Where the line containing "Das Großartige an" appears below, start there and repeat each line exactly to the end. Leave the pictures out.

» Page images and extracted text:
== Segment start ==
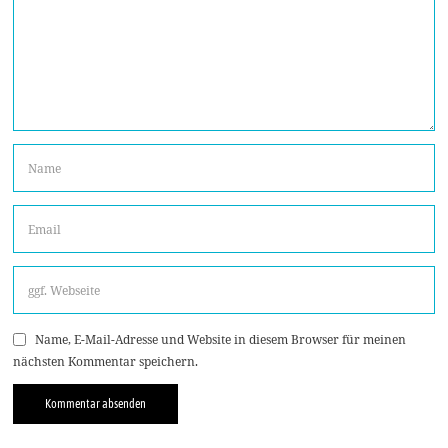
Name, E-Mail-Adresse und Website in diesem Browser für meinen
nächsten Kommentar speichern.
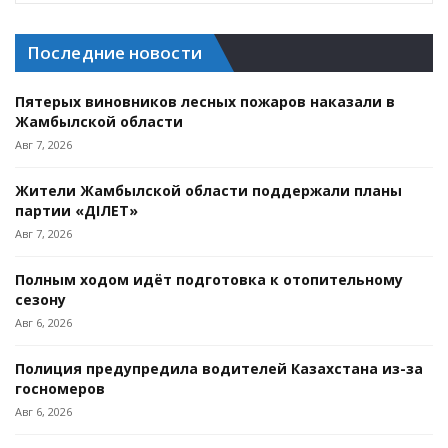
Последние новости
Пятерых виновников лесных пожаров наказали в
Жамбылской области
Авг 7, 2026
Жители Жамбылской области поддержали планы
партии «ӘДІЛЕТ»
Авг 7, 2026
Полным ходом идёт подготовка к отопительному
сезону
Авг 6, 2026
Полиция предупредила водителей Казахстана из-за
госномеров
Авг 6, 2026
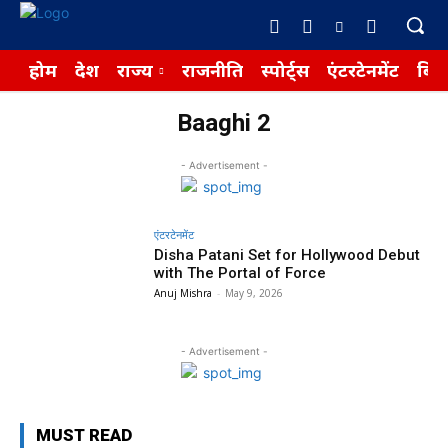
होम
देश
राज्य
राजनीति
स्पोर्ट्स
एंटरटेनमेंट
बिज़
Baaghi 2
- Advertisement -
एंटरटेनमेंट
Disha Patani Set for Hollywood Debut
with The Portal of Force
Anuj Mishra
-
May 9, 2026
- Advertisement -
MUST READ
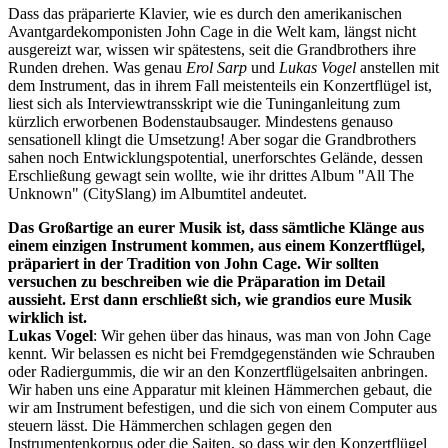
Dass das präparierte Klavier, wie es durch den amerikanischen
Avantgardekomponisten John Cage in die Welt kam, längst nicht
ausgereizt war, wissen wir spätestens, seit die Grandbrothers ihre
Runden drehen. Was genau
Erol Sarp
und
Lukas Vogel
anstellen mit
dem Instrument, das in ihrem Fall meistenteils ein Konzertflügel ist,
liest sich als Interviewtransskript wie die Tuninganleitung zum
kürzlich erworbenen Bodenstaubsauger. Mindestens genauso
sensationell klingt die Umsetzung! Aber sogar die Grandbrothers
sahen noch Entwicklungspotential, unerforschtes Gelände, dessen
Erschließung gewagt sein wollte, wie ihr drittes Album "All The
Unknown" (CitySlang) im Albumtitel andeutet.
Das Großartige an eurer Musik ist, dass sämtliche Klänge aus
einem einzigen Instrument kommen, aus einem Konzertflügel,
präpariert in der Tradition von John Cage. Wir sollten
versuchen zu beschreiben wie die Präparation im Detail
aussieht. Erst dann erschließt sich, wie grandios eure Musik
wirklich ist.
Lukas Vogel
: Wir gehen über das hinaus, was man von John Cage
kennt. Wir belassen es nicht bei Fremdgegenständen wie Schrauben
oder Radiergummis, die wir an den Konzertflügelsaiten anbringen.
Wir haben uns eine Apparatur mit kleinen Hämmerchen gebaut, die
wir am Instrument befestigen, und die sich von einem Computer aus
steuern lässt. Die Hämmerchen schlagen gegen den
Instrumentenkorpus oder die Saiten, so dass wir den Konzertflügel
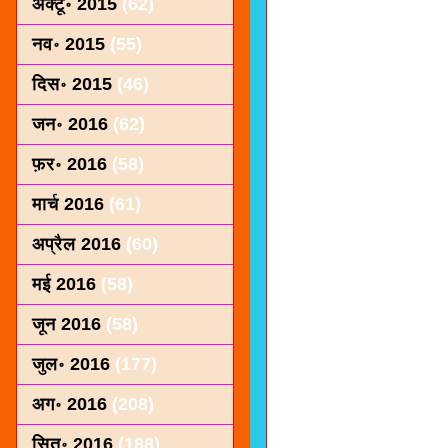
अक्टू॰ 2015
(62)
नव॰ 2015
(55)
दिस॰ 2015
(46)
जन॰ 2016
(62)
फ़र॰ 2016
(58)
मार्च 2016
(61)
अप्रैल 2016
(60)
मई 2016
(58)
जून 2016
(58)
जुल॰ 2016
(177)
अग॰ 2016
(208)
सित॰ 2016
(188)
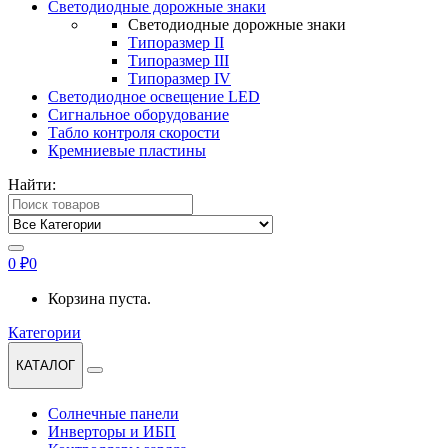
Светодиодные дорожные знаки
Светодиодные дорожные знаки
Типоразмер II
Типоразмер III
Типоразмер IV
Светодиодное освещение LED
Сигнальное оборудование
Табло контроля скорости
Кремниевые пластины
Найти:
0
₽
0
Корзина пуста.
Категории
КАТАЛОГ
Солнечные панели
Инверторы и ИБП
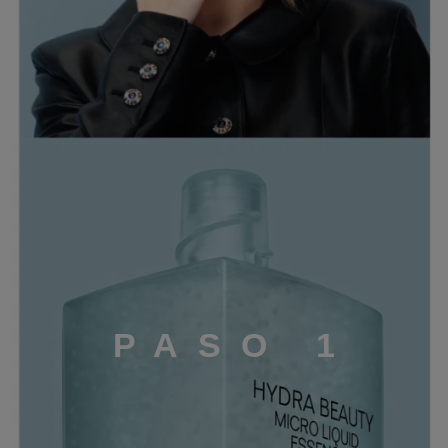
P
A
S
O
1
== Segment end ==
» Completed task:
Das Großartige an eurer Musik ist, dass sämtliche Klänge aus
einem einzigen Instrument kommen, aus einem Konzertflügel,
präpariert in der Tradition von John Cage. Wir sollten
versuchen zu beschreiben wie die Präparation im Detail
aussieht. Erst dann erschließt sich, wie grandios eure Musik
wirklich ist.
Lukas Vogel
: Wir gehen über das hinaus, was man von John Cage
kennt. Wir belassen es nicht bei Fremdgegenständen wie Schrauben
oder Radiergummis, die wir an den Konzertflügelsaiten anbringen.
Wir haben uns eine Apparatur mit kleinen Hämmerchen gebaut, die
wir am Instrument befestigen, und die sich von einem Computer aus
steuern lässt. Die Hämmerchen schlagen gegen den
Instrumentenkorpus oder die Saiten, so dass wir den Konzertflügel
अक्टू॰ 2015
(62)
नव॰ 2015
(55)
दिस॰ 2015
(46)
जन॰ 2016
(62)
फ़र॰ 2016
(58)
मार्च 2016
(61)
अप्रैल 2016
(60)
मई 2016
(58)
जून 2016
(58)
जुल॰ 2016
(177)
अग॰ 2016
(208)
सित॰ 2016
(188)
Светодиодные дорожные знаки
Светодиодные дорожные знаки
Типоразмер II
Типоразмер III
Типоразмер IV
Светодиодное освещение LED
Сигнальное оборудование
Табло контроля скорости
Кремниевые пластины
Найти:
0
₽
0
Корзина пуста.
Категории
КАТАЛОГ
Солнечные панели
Инверторы и ИБП
P
A
S
O
1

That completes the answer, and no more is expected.